Так или иначе, эта кампания не имела ни законных, ни стратегических оснований, армия ничем особенным себя не проявила, а действия самого Лукулла вызвали возмущение в Риме. Осадив Кавку, город ваккеев, он согласился на сдачу города. Но как только римляне ввели в город значительный отряд и заняли стены, Лукулл приказал всех перебить. В целом римляне оправдывали применение жестокости на войне, если цель того стоила, но не одобряли любые деяния, которые вредили репутации Рима, всегда провозглашавшего, что верность (fides) — главный принцип в его отношениях с другими народами.
Еще больше ухудшило положение другое зверство, совершенное претором Сервием Сульпицием Гальбой в Дальней Испании почти в то же самое время. Большое число лузитанцев и их семей сдалось Гальбе после того, как тот пообещал предоставить им место для поселения, — подобное решение оказалось очень успешным в Лигурии. Вместо этого Гальба разделил пленных на три группы, разоружил их и затем приказал своим солдатам всех перебить.
Эту чудовищную жестокость, проявленную римлянами во время боевых действий в Испании можно рассматривать как особенность поколения более жестких военачальников, решивших навсегда покончить с воинственными племенами. С другой стороны, такое поведение можно было считать жестом отчаяния, поскольку снижение боеспособности римской армии не позволяло неопытным командующим одерживать победы в открытом бою. Несмотря на возмущение, вызванное поведением Лукулла и Гальбы, ни тот ни другой не были наказаны после возвращения в Рим.

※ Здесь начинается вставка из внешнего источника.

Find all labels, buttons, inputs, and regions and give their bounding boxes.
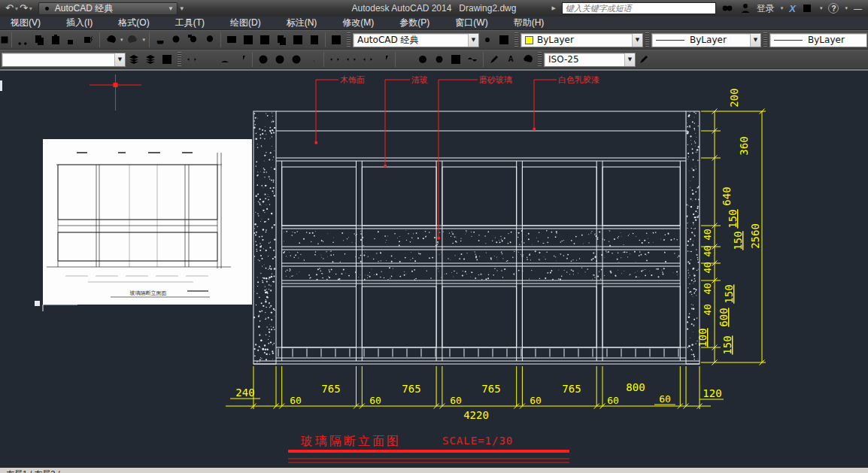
redo-icon[interactable]: ↷ xyxy=(19,2,29,15)
user-icon[interactable] xyxy=(739,2,752,14)
quickcalc-button[interactable] xyxy=(306,32,323,48)
dimension-space-icon xyxy=(378,53,390,65)
lineweight-control-combo[interactable]: ByLayer xyxy=(769,33,867,47)
search-icon[interactable] xyxy=(721,2,734,14)
linetype-control-combo[interactable]: ByLayer ▼ xyxy=(651,33,761,47)
dim-radius-button[interactable] xyxy=(255,51,272,68)
workspace-settings-button[interactable] xyxy=(479,32,496,48)
help-icon[interactable]: ? xyxy=(828,3,839,14)
layer-states-button[interactable] xyxy=(142,51,159,68)
zoom-realtime-button[interactable] xyxy=(168,32,185,48)
menu-insert[interactable]: 插入(I) xyxy=(56,17,108,30)
dim-jog-line-button[interactable] xyxy=(464,51,481,68)
markup-set-manager-button[interactable] xyxy=(290,32,306,48)
undo-caret-icon[interactable]: ▾ xyxy=(119,37,125,43)
signin-caret-icon[interactable]: ▾ xyxy=(779,5,785,11)
help-button[interactable] xyxy=(328,32,344,48)
dim-linear-button[interactable] xyxy=(184,51,200,68)
toolbar-grip[interactable] xyxy=(514,32,518,47)
dimstyle-manager-button[interactable] xyxy=(636,51,652,68)
combo-arrow-icon[interactable]: ▼ xyxy=(114,53,125,66)
menu-help[interactable]: 帮助(H) xyxy=(503,17,560,30)
help-caret-icon[interactable]: ▾ xyxy=(843,5,849,11)
properties-palette-button[interactable] xyxy=(223,32,240,48)
tool-palettes-button[interactable] xyxy=(256,32,273,48)
exchange-apps-icon[interactable]: X xyxy=(789,3,796,14)
infocenter-flyout-icon[interactable]: ▶ xyxy=(550,5,557,11)
undo-caret-icon[interactable]: ▾ xyxy=(15,5,18,12)
layout-tabs-label[interactable]: 布局1 / 布局2 / xyxy=(6,468,60,473)
combo-arrow-icon[interactable]: ▼ xyxy=(750,34,760,47)
block-editor-button[interactable] xyxy=(80,32,97,48)
workspace-combo-arrow-icon[interactable]: ▼ xyxy=(168,5,174,12)
dim-aligned-button[interactable] xyxy=(200,51,217,68)
menu-window[interactable]: 窗口(W) xyxy=(445,17,502,30)
layout-tabs[interactable]: 布局1 / 布局2 / xyxy=(0,468,868,473)
workspaces-combo[interactable]: AutoCAD 经典 ▼ xyxy=(353,33,479,47)
pan-button[interactable] xyxy=(152,32,168,48)
dim-quick-button[interactable] xyxy=(326,51,343,68)
redo-caret-icon[interactable]: ▾ xyxy=(29,5,32,12)
paste-button[interactable] xyxy=(47,32,64,48)
dimstyle-combo[interactable]: ISO-25 ▼ xyxy=(544,53,636,67)
combo-arrow-icon[interactable]: ▼ xyxy=(632,34,642,47)
dim-space-button[interactable] xyxy=(376,51,393,68)
copy-button[interactable] xyxy=(31,32,47,48)
menu-tools[interactable]: 工具(T) xyxy=(165,17,220,30)
communication-caret-icon[interactable]: ▾ xyxy=(818,5,824,11)
dim-diameter-button[interactable] xyxy=(288,51,305,68)
dim-jogged-button[interactable] xyxy=(272,51,288,68)
clipped-toolbar-icon[interactable] xyxy=(0,32,9,48)
drawing-canvas[interactable]: 玻璃隔断立面图 xyxy=(0,69,868,468)
dim-continue-button[interactable] xyxy=(360,51,376,68)
dim-angular-button[interactable] xyxy=(305,51,321,68)
workspace-switcher-combo[interactable]: AutoCAD 经典 ▼ xyxy=(38,2,178,15)
cut-button[interactable] xyxy=(14,32,31,48)
redo-caret-icon[interactable]: ▾ xyxy=(141,37,147,43)
menu-format[interactable]: 格式(O) xyxy=(108,17,164,30)
zoom-window-button[interactable] xyxy=(185,32,202,48)
toolbar-grip[interactable] xyxy=(538,52,542,67)
menu-draw[interactable]: 绘图(D) xyxy=(220,17,276,30)
undo-button[interactable] xyxy=(102,32,119,48)
svg-text:800: 800 xyxy=(626,381,645,393)
dim-ordinate-button[interactable] xyxy=(233,51,250,68)
menu-dimension[interactable]: 标注(N) xyxy=(276,17,332,30)
my-workspace-button[interactable] xyxy=(496,32,512,48)
toolbar-grip[interactable] xyxy=(763,32,767,47)
designcenter-button[interactable] xyxy=(240,32,256,48)
dim-break-button[interactable] xyxy=(398,51,414,68)
dim-text-edit-button[interactable] xyxy=(502,51,519,68)
baseline-dimension-icon xyxy=(345,53,357,65)
toolbar-grip[interactable] xyxy=(178,52,181,67)
redo-button[interactable] xyxy=(125,32,141,48)
signin-button[interactable]: 登录 xyxy=(757,2,775,15)
sheet-set-manager-button[interactable] xyxy=(273,32,290,48)
selection-grip[interactable] xyxy=(35,301,40,306)
search-input[interactable] xyxy=(562,2,716,14)
dim-tolerance-button[interactable] xyxy=(414,51,431,68)
minimize-button[interactable]: — xyxy=(854,4,862,13)
layer-previous-button[interactable] xyxy=(159,51,175,68)
dim-edit-button[interactable] xyxy=(486,51,502,68)
color-control-combo[interactable]: ByLayer ▼ xyxy=(520,33,643,47)
dim-update-button[interactable] xyxy=(519,51,536,68)
layer-properties-button[interactable] xyxy=(126,51,142,68)
menu-modify[interactable]: 修改(M) xyxy=(332,17,389,30)
toolbar-grip[interactable] xyxy=(645,32,649,47)
dim-inspect-button[interactable] xyxy=(448,51,464,68)
combo-arrow-icon[interactable]: ▼ xyxy=(468,34,478,47)
communication-center-icon[interactable] xyxy=(800,2,814,14)
undo-icon[interactable]: ↶ xyxy=(5,2,14,15)
dim-arc-length-button[interactable] xyxy=(217,51,233,68)
menu-view[interactable]: 视图(V) xyxy=(0,17,56,30)
match-properties-button[interactable] xyxy=(64,32,80,48)
dim-baseline-button[interactable] xyxy=(343,51,360,68)
toolbar-overflow-icon[interactable]: ▼ xyxy=(178,5,187,12)
menu-parametric[interactable]: 参数(P) xyxy=(389,17,445,30)
zoom-previous-button[interactable] xyxy=(202,32,218,48)
dim-centermark-button[interactable] xyxy=(431,51,448,68)
toolbar-grip[interactable] xyxy=(347,32,351,47)
layer-control-combo[interactable]: ▼ xyxy=(2,53,126,67)
combo-arrow-icon[interactable]: ▼ xyxy=(624,53,635,66)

Гальбу вызвали в суд, но он добился оправдательного приговора с помощью взяток и еще тем, что он привел в суд своих плачущих детей.
О роли Сципиона Эмилиана в этой кампании известно немногое. Когда римляне атаковали город Интеркация, могучий кельтиберийский воин в превосходных доспехах неоднократно выезжал к римской армии, предлагая любому добровольцу сразиться один на один. Наконец из римских рядов выступил Сципион, демонстрируя такой же пылкий нрав, как в битве при Пидне. Его карьера чуть не оборвалась, когда вражеский воин ранил его коня, и римлянин был сброшен на землю, но, приземлившись на ноги, Сципион продолжил бой и в конце концов одержал победу. Позднее он выступал в качестве гаранта доброй воли римлян, когда горожане захотели сдаться, но при этом не доверяли Лукуллу.

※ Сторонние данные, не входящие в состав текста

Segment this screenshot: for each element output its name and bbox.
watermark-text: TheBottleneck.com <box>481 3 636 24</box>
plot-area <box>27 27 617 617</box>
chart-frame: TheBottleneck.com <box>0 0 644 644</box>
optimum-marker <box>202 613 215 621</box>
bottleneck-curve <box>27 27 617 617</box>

В 149 г. до н. э. римляне сознательно спровоцировали войну с Карфагеном, чтобы окончательно уничтожить соперника, который снова начал богатеть и процветать. Но осуществить этот циничный замысел оказалось не так-то просто: римляне оказались вновь совершенно не готовы к войне. Они плохо снарядили посланные в Африку войска, и командовали этой армией из рук вон плохо — поэтому не было ничего удивительного в том, что война началась неудачно. Сципион служил трибуном в IV легионе и неоднократно проявлял инициативу, мастерство и мужество — все, чего так не хватало остальной армии. Его собственные воины соблюдали строгую дисциплину, и в нескольких случаях им удавалось спасти плохо спланированные операции от превращения их в настоящую катастрофу.

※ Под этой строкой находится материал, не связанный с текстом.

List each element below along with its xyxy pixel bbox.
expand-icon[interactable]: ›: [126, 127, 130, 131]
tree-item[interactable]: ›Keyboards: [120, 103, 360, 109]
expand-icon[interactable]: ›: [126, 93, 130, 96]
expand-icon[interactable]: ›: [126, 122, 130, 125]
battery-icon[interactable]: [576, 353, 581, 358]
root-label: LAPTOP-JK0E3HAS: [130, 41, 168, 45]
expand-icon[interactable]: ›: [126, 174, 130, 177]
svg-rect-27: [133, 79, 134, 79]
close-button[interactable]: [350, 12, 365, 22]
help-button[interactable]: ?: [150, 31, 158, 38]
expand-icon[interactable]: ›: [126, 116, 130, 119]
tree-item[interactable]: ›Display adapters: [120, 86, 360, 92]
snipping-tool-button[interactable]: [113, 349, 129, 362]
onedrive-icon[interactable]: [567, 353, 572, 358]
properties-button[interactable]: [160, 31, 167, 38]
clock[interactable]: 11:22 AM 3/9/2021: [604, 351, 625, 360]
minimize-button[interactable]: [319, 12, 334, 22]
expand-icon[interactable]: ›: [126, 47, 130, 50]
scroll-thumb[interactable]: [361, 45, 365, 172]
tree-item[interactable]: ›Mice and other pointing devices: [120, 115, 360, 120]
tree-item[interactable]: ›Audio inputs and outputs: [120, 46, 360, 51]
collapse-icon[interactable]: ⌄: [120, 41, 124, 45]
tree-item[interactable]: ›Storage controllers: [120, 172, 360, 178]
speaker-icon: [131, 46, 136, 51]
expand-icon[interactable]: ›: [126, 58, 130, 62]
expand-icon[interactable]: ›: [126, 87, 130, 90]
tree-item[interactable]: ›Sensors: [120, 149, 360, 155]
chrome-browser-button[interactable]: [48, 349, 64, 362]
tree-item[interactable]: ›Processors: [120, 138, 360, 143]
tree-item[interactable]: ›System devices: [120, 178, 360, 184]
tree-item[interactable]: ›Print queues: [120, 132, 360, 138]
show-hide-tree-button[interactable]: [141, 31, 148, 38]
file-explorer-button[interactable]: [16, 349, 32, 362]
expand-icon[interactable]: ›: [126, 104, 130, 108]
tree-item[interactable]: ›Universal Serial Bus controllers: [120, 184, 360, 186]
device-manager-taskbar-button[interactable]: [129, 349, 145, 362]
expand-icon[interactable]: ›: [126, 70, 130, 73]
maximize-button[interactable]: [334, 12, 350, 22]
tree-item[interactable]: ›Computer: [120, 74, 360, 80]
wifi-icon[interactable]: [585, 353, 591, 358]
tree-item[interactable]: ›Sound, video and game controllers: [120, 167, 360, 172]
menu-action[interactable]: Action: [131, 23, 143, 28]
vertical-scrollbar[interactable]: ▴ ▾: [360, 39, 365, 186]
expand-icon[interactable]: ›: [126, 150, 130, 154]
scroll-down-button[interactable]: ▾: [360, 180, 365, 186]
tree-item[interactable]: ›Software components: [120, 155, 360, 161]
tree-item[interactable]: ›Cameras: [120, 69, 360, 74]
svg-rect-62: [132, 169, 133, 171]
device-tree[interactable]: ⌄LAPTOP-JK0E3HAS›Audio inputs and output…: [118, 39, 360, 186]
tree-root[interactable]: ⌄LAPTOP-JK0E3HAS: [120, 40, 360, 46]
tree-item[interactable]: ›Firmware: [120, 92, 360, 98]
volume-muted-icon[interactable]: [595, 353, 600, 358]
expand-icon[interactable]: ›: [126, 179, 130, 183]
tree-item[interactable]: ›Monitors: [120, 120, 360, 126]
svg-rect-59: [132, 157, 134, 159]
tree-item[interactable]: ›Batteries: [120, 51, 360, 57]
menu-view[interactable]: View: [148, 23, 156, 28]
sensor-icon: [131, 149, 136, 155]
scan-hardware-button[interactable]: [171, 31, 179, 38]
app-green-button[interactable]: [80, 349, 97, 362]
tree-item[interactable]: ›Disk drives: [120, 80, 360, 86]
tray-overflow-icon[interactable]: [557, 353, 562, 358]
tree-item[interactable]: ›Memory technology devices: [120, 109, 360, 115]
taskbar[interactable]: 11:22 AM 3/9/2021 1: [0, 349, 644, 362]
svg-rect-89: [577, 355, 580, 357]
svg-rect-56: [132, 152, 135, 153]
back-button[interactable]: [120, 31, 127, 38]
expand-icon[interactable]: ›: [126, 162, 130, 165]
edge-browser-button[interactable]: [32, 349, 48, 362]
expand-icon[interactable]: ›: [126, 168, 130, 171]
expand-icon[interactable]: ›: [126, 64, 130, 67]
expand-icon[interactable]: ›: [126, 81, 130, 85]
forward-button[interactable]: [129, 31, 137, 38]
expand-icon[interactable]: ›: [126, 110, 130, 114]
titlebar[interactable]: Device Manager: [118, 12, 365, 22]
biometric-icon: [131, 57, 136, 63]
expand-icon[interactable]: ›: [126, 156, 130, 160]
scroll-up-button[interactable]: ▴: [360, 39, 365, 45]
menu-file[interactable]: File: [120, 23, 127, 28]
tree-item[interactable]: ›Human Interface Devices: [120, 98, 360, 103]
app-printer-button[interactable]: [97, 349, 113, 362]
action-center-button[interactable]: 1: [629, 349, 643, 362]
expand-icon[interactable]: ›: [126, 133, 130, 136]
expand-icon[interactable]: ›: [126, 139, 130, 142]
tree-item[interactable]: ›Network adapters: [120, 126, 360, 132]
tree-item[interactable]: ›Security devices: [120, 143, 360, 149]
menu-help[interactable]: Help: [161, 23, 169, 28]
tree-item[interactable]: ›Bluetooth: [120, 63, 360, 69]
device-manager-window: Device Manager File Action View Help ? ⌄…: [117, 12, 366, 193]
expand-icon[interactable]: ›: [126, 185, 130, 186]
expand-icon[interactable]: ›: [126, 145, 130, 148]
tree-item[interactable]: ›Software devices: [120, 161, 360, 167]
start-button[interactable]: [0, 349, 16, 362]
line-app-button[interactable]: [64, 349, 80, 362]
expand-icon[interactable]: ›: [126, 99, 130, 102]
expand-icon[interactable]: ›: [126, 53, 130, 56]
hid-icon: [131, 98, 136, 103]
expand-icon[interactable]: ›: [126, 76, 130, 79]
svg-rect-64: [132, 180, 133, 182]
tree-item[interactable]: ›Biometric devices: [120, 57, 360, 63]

Растущая популярность в сочетании с уверенностью граждан, что разгромить Карфаген может только внук Сципиона Африканского, привело к тому, что в 147 г. до н. э. Эмилиана выбрали консулом. Ему было 36 или 37 лет, то есть меньше необходимого по закону возраста для занятия данного поста. Но этот факт только подчеркнул его сходство со своим знаменитым предком и усилил уверенность его сторонников. Сципион сначала претендовал на должность эдила, для которой он подходил по возрасту, но центуриатные комиции выбрали его консулом. После некоторых возражений закон, который устанавливал минимальный возраст для каждой из должностей (lex Villia annalis), был отменен на год и снова восстановлен в начале следующего года. Затем один из народных трибунов добился того, чтобы провинция Африка не разыгрывалась по жребию, а была выделена именно Сципиону.
Выборы Эмилиана и его назначение командующим в Африке являлись, безусловно, нарушениями правил, хотя не такими явными, как в случае с его знаменитым предком во время Второй Пунической войны. Как бы то ни было, эти решения оказывались необыкновенно удачными для республики. Прибыв в Африку, прежде всего Сципион Эмилиан занялся восстановлением боевого духа солдат и их дисциплины. Также он решил обеспечить свои войска всем необходимым, что прежде не удавалось его предшественникам.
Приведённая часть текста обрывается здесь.